# SOURCE MATERIAL
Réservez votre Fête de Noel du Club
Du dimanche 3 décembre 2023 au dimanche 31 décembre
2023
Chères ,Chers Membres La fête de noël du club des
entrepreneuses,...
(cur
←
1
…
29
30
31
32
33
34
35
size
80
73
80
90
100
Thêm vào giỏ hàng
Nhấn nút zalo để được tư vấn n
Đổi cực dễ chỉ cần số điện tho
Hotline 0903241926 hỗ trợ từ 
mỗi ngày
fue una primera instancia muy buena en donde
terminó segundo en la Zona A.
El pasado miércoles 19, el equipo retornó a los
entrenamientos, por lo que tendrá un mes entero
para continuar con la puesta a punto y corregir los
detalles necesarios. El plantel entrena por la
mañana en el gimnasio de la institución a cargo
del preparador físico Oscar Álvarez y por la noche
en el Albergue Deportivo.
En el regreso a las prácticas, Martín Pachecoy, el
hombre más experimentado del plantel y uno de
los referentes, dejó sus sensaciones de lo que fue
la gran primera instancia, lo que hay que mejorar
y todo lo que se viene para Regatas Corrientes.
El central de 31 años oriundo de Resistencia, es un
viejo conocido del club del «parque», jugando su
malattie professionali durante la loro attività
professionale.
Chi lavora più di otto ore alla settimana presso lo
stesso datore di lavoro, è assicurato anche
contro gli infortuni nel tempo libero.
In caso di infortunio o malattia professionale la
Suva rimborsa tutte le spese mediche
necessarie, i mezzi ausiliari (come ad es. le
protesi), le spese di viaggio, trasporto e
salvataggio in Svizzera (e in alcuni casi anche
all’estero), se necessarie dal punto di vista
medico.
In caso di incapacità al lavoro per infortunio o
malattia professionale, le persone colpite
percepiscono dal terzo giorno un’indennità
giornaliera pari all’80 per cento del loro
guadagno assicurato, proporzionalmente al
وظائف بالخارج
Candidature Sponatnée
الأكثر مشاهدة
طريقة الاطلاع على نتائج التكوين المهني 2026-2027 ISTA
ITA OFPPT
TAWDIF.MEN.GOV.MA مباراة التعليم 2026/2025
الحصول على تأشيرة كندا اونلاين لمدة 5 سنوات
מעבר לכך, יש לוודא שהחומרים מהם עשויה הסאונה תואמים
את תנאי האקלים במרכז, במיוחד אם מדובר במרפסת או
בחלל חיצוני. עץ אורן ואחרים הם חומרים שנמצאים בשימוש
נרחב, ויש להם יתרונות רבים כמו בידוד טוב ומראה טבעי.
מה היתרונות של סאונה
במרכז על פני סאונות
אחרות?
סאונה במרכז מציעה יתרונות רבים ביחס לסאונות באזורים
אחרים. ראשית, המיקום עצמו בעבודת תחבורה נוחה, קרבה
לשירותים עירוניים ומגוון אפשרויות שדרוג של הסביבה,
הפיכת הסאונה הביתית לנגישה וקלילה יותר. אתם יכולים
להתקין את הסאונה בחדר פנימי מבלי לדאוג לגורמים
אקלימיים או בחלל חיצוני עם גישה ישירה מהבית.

# WORK ITEM
Taking the listing above as the source, transcribe only the lines starting at the line with "In caso di incapacità" and going through the line with "TAWDIF.MEN.GOV.MA مباراة التعليم 2026/2025", unaltered and with both ends included.

# TASK RESPONSE
In caso di incapacità al lavoro per infortunio o
malattia professionale, le persone colpite
percepiscono dal terzo giorno un’indennità
giornaliera pari all’80 per cento del loro
guadagno assicurato, proporzionalmente al
وظائف بالخارج
Candidature Sponatnée
الأكثر مشاهدة
طريقة الاطلاع على نتائج التكوين المهني 2026-2027 ISTA
ITA OFPPT
TAWDIF.MEN.GOV.MA مباراة التعليم 2026/2025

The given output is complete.